Jonny Hepworth

Personal information
- Full name: Jonathan David Hepworth
- Born: 25 December 1982 (age 43) Castleford, Yorkshire, England

Playing information

Rugby league
- Position: Fullback, Wing, Centre, Stand-off, Hooker, Loose forward
Club
| Years | Team | Pld | T | G | FG | P |
| 2002–03 | Leeds Rhinos | 1 | 0 | 0 | 0 | 0 |
| 2002(loan) | →London Broncos | 2 | 0 | 0 | 0 | 0 |
| 2003–05 | Castleford Tigers | 70 | 21 | 10 | 0 | 104 |
| 2011–13 | Featherstone Rovers | 67 | 29 | 0 | 0 | 116 |
|  | Total | 140 | 50 | 10 | 0 | 220 |

Rugby union
Club
| Years | Team | Pld | T | G | FG | P |
| 2005 | Leinster Rugby | 6 | 1 | 0 | 0 | 5 |
|  | Leeds Tykes | 0 | 0 | 0 | 0 | 0 |
| 2010 | Rotherham Titans | 0 | 0 | 0 | 0 | 0 |
|  | Total | 6 | 1 | 0 | 0 | 5 |
- Source:

= Jonny Hepworth =

English rugby union & league footballer

Jonny Hepworth (born 25 December 1982) is an English former rugby league and rugby union footballer. He played club level rugby union (RU) for Leinster Rugby, Clontarf FC, Leeds Tykes, and, Rotherham R.U.F.C., and club level rugby league (RL) for Castleford Panthers ARLFC, Leeds Rhinos, London Broncos, Castleford Tigers and Featherstone Rovers.
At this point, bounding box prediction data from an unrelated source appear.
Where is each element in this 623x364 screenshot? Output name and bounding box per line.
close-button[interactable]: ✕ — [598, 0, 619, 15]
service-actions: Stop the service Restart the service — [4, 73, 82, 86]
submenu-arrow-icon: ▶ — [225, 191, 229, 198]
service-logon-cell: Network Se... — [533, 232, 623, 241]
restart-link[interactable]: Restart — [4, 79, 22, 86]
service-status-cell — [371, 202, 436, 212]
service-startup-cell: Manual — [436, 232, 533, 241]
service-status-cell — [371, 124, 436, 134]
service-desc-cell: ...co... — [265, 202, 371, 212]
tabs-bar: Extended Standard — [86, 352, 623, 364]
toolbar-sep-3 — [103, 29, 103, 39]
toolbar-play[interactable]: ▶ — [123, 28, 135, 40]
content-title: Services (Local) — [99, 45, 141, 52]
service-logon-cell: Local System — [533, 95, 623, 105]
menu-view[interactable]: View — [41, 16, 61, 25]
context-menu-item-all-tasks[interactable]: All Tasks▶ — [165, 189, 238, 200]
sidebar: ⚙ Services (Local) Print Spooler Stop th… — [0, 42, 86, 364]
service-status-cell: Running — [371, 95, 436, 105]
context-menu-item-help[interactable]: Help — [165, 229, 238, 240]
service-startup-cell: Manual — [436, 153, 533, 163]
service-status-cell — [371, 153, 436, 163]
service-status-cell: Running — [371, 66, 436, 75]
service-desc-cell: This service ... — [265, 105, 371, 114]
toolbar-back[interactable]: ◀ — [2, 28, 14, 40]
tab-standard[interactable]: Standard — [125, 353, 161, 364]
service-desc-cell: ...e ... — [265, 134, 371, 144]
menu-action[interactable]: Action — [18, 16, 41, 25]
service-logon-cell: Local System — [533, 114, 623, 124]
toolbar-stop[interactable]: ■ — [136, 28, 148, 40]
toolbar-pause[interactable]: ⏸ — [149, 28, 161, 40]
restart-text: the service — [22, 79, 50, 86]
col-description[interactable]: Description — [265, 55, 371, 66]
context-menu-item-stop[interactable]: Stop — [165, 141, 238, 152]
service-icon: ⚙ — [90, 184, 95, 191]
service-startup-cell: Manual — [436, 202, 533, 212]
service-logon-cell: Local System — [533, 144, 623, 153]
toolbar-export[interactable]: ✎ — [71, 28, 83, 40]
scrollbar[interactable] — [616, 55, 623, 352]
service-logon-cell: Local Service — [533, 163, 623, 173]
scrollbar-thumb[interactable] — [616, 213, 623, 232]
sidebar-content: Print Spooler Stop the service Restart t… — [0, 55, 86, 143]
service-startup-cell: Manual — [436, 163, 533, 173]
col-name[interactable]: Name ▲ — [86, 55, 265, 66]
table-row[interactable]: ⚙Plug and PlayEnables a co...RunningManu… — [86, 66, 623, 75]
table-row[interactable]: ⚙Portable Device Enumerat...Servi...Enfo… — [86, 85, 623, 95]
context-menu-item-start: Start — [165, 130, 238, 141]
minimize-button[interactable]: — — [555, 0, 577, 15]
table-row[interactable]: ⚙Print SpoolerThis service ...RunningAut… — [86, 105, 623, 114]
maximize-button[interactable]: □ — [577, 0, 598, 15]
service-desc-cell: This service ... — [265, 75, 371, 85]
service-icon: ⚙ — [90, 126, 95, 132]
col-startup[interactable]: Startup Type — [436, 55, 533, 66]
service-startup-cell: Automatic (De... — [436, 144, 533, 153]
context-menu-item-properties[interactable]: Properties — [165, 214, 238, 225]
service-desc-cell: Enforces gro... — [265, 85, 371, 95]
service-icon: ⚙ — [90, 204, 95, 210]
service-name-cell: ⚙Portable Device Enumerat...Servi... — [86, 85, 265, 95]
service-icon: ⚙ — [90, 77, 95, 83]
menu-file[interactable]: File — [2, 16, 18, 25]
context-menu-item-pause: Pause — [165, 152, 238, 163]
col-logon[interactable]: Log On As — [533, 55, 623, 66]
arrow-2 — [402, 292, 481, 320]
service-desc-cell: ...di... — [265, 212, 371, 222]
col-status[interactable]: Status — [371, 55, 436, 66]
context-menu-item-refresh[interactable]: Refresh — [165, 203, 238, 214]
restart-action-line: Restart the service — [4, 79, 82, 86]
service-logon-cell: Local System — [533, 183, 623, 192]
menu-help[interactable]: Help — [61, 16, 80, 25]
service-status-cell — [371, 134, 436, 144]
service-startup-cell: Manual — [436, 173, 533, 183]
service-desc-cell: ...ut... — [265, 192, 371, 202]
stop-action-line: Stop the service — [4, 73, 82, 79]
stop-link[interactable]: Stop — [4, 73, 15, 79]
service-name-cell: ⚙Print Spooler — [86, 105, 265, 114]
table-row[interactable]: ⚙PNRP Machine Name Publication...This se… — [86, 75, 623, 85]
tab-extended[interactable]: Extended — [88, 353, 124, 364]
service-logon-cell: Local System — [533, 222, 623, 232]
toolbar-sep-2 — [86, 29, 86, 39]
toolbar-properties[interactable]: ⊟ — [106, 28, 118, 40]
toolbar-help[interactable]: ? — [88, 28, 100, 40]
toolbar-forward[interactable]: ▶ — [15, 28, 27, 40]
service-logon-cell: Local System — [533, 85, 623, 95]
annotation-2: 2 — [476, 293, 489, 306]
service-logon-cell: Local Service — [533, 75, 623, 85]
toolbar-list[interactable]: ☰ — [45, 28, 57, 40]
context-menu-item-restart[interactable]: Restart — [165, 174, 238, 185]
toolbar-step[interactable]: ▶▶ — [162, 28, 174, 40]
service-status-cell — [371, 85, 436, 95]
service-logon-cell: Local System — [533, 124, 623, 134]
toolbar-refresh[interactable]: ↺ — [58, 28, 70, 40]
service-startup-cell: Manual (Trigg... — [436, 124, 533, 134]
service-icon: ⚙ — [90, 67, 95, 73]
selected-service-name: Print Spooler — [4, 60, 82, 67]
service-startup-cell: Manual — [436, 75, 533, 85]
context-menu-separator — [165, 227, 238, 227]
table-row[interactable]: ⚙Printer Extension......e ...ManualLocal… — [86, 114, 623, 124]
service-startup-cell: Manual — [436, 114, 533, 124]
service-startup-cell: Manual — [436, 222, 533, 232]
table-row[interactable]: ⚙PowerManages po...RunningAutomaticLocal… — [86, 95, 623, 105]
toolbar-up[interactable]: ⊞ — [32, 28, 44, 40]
He was born in Castleford. He currently plays for Featherstone Rovers. Hepworth previously played for the Leeds Tykes, making his début for them at Headingley Carnegie Stadium against London Welsh on 3 September 2006 at the start of the 2006–07 National League 1 season.

==Rugby league==
===Leeds Rhinos===
Hepworth played junior rugby league for the Castleford Panthers ARLFC before joining Super League outfit Leeds Rhinos.

Hepworth captained the Leeds Rhinos Academy team when they beat local rivals the Bradford Bulls U-19 side in the Senior Academy Championship with a 12–7 victory in a Grand Final at Headingley in October 2002.

He made only one appearance for the Rhinos, under coach Daryl Powell, before briefly joining the London Broncos on loan in 2002 and his hometown club the Castleford Tigers, also on loan, in 2003. Broncos coach Tony Rea said on the arrival of Hepworth in May 2002: "He's an exciting young player and will give us some nice back-up."
In 2011 he signed for Championship side Featherstone Rovers becoming a key figure in their side.

===Castleford Tigers===
Hepworth's move to Castleford Tigers was made permanent in July 2003, signing a three-year contract. Castleford were relegated from the Super League in 2004, but Hepworth helped them re-gain promotion, and played in the 2005 National Leagues One Grand Final victory against Whitehaven.

In September 2005 he switched codes and signed for Celtic League side Leinster.

===Featherstone Rovers===
Hepworth returned to rugby league with Championship side Featherstone Rovers in 2011. He retired in 2013 due to injuries.

==Rugby union==
Before making his full début for Leinster against Edinburgh in Dublin on 6 November 2005 he said: "Apart from playing for a local team in Wakefield when I was 15, coming on against Bath was my first competitive game. But I think I've adapted well and fitted in well here."

"I'm picking up bits as we go along and settling in well, hopefully I can make a full début today and show what I can do."

"If I was switching to be a union forward it'd be difficult, but as a utility back in league you can fit in more quickly. In league there's not much kicking, it's mainly just torpedo kicks when you're punting."

"But here everyone can kick and our coach David Knox has been helping me out with that."

He also featured for Clontarf in North Dublin. He then signed for the Leeds Tykes, joining up again with Daryl Powell, the Leeds Tykes' first team coach.

Hepworth joined the Rotherham R.U.F.C. for the 2010–11 RFU Championship, and made an immediate impression with his pace in possession and tenacious defence.